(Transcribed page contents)
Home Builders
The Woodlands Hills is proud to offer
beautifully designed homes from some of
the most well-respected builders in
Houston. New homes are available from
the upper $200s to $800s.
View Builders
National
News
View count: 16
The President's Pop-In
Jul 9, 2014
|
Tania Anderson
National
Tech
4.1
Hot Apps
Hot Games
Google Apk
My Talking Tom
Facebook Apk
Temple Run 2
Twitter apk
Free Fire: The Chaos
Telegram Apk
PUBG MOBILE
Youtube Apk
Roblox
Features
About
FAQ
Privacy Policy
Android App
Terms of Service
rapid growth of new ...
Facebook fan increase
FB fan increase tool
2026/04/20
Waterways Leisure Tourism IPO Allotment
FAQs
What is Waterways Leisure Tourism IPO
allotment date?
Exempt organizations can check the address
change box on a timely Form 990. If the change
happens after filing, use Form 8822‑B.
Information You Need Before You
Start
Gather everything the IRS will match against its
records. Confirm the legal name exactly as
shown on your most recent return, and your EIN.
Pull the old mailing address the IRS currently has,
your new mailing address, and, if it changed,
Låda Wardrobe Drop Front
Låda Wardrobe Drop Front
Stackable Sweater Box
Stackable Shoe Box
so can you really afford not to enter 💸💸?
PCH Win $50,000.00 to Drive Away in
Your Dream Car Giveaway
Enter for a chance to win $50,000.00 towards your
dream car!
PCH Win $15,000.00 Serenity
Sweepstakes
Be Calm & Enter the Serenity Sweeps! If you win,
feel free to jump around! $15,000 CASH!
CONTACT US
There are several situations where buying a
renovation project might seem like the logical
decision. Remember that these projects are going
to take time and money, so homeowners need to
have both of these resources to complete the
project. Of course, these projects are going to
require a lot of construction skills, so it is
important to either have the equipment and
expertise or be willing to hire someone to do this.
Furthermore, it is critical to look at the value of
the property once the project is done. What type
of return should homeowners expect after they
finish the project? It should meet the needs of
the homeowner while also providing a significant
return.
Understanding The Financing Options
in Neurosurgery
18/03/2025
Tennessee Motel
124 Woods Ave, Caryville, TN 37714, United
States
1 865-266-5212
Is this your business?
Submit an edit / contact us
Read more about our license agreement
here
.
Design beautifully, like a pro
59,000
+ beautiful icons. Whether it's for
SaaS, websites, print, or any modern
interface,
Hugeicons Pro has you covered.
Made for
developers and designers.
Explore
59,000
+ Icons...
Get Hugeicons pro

...

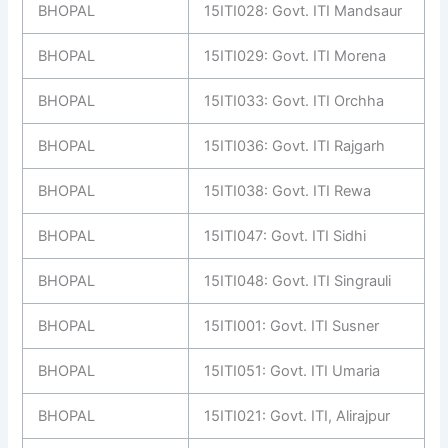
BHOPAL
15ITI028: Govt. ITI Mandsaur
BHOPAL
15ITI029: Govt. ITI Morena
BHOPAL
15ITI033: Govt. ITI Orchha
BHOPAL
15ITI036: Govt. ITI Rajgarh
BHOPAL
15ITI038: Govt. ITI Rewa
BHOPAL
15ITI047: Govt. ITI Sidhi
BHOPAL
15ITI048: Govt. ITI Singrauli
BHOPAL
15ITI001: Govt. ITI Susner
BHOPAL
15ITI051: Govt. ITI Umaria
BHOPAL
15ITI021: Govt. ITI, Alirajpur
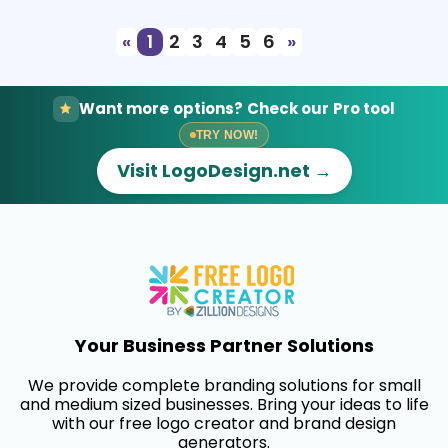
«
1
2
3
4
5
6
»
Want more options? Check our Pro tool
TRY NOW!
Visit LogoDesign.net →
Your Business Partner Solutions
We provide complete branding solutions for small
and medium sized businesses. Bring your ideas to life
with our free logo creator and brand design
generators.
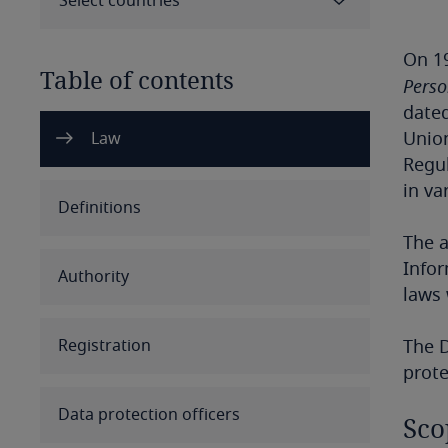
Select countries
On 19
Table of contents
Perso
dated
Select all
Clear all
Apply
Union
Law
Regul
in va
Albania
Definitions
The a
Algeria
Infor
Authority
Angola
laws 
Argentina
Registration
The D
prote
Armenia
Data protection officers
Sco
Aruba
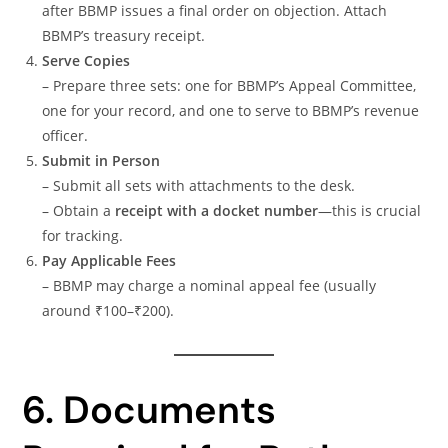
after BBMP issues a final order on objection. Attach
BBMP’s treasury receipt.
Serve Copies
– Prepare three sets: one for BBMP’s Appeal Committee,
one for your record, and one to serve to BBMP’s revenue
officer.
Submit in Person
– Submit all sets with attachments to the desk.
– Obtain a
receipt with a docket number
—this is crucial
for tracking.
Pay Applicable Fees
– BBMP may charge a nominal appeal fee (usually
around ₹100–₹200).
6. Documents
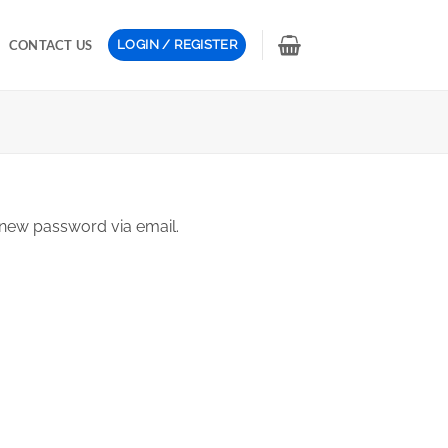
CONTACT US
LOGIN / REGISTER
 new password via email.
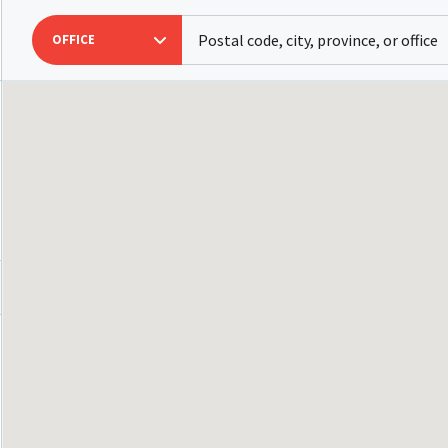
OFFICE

#### ASSIGNMENT:
Return the span of lines in the data above that opens at the line with "so can you really afford not to enter 💸💸?" and closes at the line with "Get Hugeicons pro", exactly, ends included, nothing else.

#### OUTPUT FOR THIS EXERCISE:
so can you really afford not to enter 💸💸?
PCH Win $50,000.00 to Drive Away in
Your Dream Car Giveaway
Enter for a chance to win $50,000.00 towards your
dream car!
PCH Win $15,000.00 Serenity
Sweepstakes
Be Calm & Enter the Serenity Sweeps! If you win,
feel free to jump around! $15,000 CASH!
CONTACT US
There are several situations where buying a
renovation project might seem like the logical
decision. Remember that these projects are going
to take time and money, so homeowners need to
have both of these resources to complete the
project. Of course, these projects are going to
require a lot of construction skills, so it is
important to either have the equipment and
expertise or be willing to hire someone to do this.
Furthermore, it is critical to look at the value of
the property once the project is done. What type
of return should homeowners expect after they
finish the project? It should meet the needs of
the homeowner while also providing a significant
return.
Understanding The Financing Options
in Neurosurgery
18/03/2025
Tennessee Motel
124 Woods Ave, Caryville, TN 37714, United
States
1 865-266-5212
Is this your business?
Submit an edit / contact us
Read more about our license agreement
here
.
Design beautifully, like a pro
59,000
+ beautiful icons. Whether it's for
SaaS, websites, print, or any modern
interface,
Hugeicons Pro has you covered.
Made for
developers and designers.
Explore
59,000
+ Icons...
Get Hugeicons pro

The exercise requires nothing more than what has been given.